About Me

I am a postdoctoral researcher under the supervision of Prof. Julie Berndsen in the School of Computer Science at University College Dublin (UCD). I am also affiliated with the ADAPT Centre for AI-Driven Digital Content Technology. Prior to my current position, I worked with Assoc. Prof. Benjamin Cowan in the HCI@UCD group at the UCD School of Information and Communication Studies.


My work focuses on the fine phonetic detail of spoken interaction between humans and computers with the aim of making this information usable for the further development of voice-activated digital assistants. In particular, I am researching accommodation phenomena and the perception of natural and synthetic voices by human users of such assistants.

I taught topics such as phonetics, speech science, and user-centered design at undergraduate and postgraduate level.
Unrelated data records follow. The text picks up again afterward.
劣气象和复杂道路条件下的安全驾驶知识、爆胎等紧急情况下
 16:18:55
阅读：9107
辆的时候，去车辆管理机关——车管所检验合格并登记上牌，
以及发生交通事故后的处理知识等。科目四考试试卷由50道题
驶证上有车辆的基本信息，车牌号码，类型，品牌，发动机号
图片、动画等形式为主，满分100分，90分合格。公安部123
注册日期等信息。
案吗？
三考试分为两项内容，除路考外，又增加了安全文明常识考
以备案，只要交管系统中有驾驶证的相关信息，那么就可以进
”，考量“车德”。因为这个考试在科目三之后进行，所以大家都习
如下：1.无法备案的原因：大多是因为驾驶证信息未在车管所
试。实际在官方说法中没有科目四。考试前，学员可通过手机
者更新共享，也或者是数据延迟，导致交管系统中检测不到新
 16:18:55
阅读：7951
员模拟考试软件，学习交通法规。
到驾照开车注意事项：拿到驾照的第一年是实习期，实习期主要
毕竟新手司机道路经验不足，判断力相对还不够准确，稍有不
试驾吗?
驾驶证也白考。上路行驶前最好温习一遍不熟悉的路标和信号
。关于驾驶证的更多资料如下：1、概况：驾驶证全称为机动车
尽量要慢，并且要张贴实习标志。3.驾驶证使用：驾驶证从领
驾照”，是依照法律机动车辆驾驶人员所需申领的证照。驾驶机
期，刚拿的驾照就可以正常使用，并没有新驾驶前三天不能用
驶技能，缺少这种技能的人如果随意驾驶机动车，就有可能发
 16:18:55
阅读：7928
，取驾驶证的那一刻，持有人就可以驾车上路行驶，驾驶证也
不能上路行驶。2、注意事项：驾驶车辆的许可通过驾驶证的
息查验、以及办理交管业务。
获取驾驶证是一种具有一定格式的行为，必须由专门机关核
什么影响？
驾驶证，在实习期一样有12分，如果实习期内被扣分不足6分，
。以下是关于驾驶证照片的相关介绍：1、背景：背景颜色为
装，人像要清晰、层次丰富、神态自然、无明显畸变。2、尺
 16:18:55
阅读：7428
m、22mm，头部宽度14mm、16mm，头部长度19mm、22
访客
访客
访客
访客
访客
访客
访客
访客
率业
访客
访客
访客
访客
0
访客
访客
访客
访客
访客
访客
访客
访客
In the course of my education as a phonetician, I was engaged in various fields of application. Having a background in Romance studies (French and Portuguese), I started with the phonetics of foreign language learning, continued in the area of forensic phonetics, and then moved towards human-computer interaction (HCI).


Spoken HCI is now the main focus of my work as a postdoctoral researcher. As voice-activated digital assistants become a part of our daily lives, I believe it is imperative to further investigate the behavior of their human interlocutors in order to incorporate these findings into the development of the systems. Such user-centered design ensures that product development meets user expectations.

Before coming to Dublin, I was part of the Phonetics and Phonology research group headed by Prof. Bernd Möbius. The group belongs to the Language Science and Technology department at Saarland University, Saarbrücken. During this time, I wrote my doctoral thesis on phonetic accommodation of human interlocutors in the context of human-computer interaction, which I worked on as part of the CHIC project.